Ghana my happy home, land of rich resources, land of mighty talents, racial tolerance, justice and freedom...
Why then do we find ourselves where we are now? How can we have so much and still be saddled with economic crisis, power crisis, etc. Should Ghanaians not be living large with the abundance in resources Ghana has been blessed with?
Are our leaders really looking out for us, or do they go out there and sell us out for their personal gain? Are all the decisions our leaders take in our best interest, or do they go out there looking out only for themselves, and how much they can make off us, and try to convince us whatever decision they took is for the best?
What about our international partners? Are we getting honest help from them? Do they honestly want to see us get out of this quagmire we find ourselves in (through no fault of ours), or are they interested only in helping us so far, but not all the way?
One Million Pounds, the latest play by James Ebo Whyte, tells the story of 4 talented Ghanaians who take a shot at the maiden edition of an international competition.
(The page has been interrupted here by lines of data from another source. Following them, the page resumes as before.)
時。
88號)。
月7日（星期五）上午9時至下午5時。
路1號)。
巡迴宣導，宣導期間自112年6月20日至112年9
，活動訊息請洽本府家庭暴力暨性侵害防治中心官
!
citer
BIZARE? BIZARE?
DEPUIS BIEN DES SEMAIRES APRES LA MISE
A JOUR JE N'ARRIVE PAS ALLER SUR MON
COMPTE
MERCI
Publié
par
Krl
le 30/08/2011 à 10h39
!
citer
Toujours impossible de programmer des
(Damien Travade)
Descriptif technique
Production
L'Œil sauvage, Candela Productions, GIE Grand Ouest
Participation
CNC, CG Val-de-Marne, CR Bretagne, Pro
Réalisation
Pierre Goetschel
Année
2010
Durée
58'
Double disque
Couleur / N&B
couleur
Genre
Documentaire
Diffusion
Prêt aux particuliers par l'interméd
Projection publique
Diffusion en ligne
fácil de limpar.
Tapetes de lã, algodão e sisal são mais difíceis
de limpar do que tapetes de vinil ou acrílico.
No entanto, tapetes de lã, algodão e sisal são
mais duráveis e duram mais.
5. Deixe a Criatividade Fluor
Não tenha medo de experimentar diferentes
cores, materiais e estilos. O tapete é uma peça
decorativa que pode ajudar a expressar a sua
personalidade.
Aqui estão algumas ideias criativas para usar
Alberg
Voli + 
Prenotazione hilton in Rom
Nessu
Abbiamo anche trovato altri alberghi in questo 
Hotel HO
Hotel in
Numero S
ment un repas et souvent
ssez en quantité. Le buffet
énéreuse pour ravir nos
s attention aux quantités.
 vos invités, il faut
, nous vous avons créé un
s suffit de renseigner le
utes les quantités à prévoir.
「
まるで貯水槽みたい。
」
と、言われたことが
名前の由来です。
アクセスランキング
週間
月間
Much to everyone's surprise, they make it so far. It would have been novel for an African group to win, but the system was willing to let them get only so far, but definitely not all the way. Much to the exasperation of the system, the African group appears to be going further than the system ever intended for them to go. What to do? How to deal with this situation? Well, the group is from Africa, they have a leader, and African leaders and free money, well, enough said about that.
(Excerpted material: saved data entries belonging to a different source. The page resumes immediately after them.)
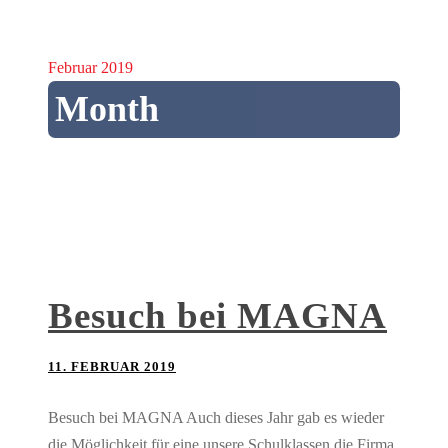
Februar 2019
Month
Besuch bei MAGNA
11. FEBRUAR 2019
Besuch bei MAGNA Auch dieses Jahr gab es wieder
die Möglichkeit für eine unsere Schulklassen die Firma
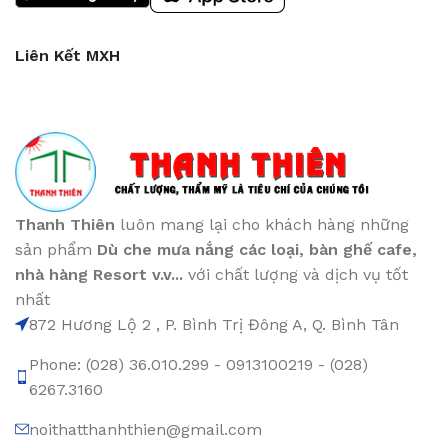
Liên Kết MXH
Thanh Thiên
luôn mang lại cho khách hàng những
sản phẩm
Dù che mưa nắng các loại
, bàn ghế cafe
,
nhà hàng Resort v.v...
với chất lượng và dịch vụ tốt
nhất
872 Hương Lộ 2 , P. Bình Trị Đông A, Q. Bình Tân
Phone: (028) 36.010.299 - 0913100219 - (028)
6267.3160
noithatthanhthien@gmail.com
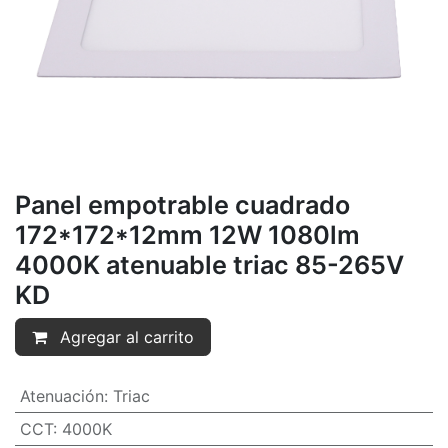
Panel empotrable cuadrado
172*172*12mm 12W 1080lm
4000K atenuable triac 85-265V
KD
Agregar al carrito
Atenuación
:
Triac
CCT
:
4000K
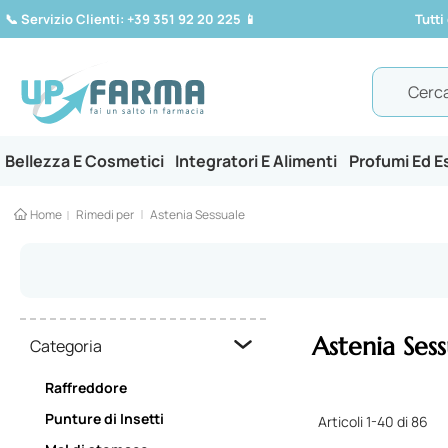
📞
Servizio Clienti: +39 351 92 20 225
📱
Tutti
Search
Bellezza E Cosmetici
Integratori E Alimenti
Profumi Ed 
Home
Rimedi per
Astenia Sessuale
Astenia Sess
Categoria
Raffreddore
Punture di Insetti
Articoli
1
-
40
di
86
How these 4 handle their manager selling them out, and almost clipping their wings before they even had a chance to take off, takes a lot of determination and realisation that they may be down, but they were definitely not out.
The tale is told of love, insecurity, greed, corruption, hope, betrayal and foolishness, laced with the humour characteristic of every Uncle Ebo Whyte play.
Can the story of Jama, the talented 4, be likened to the story of Ghana and its leadership? Why not judge for yourselves this weekend, Easter Monday and next weekend at the National Theatre. I should add that there are a myriad of lessons to be picked up from One Million Pounds.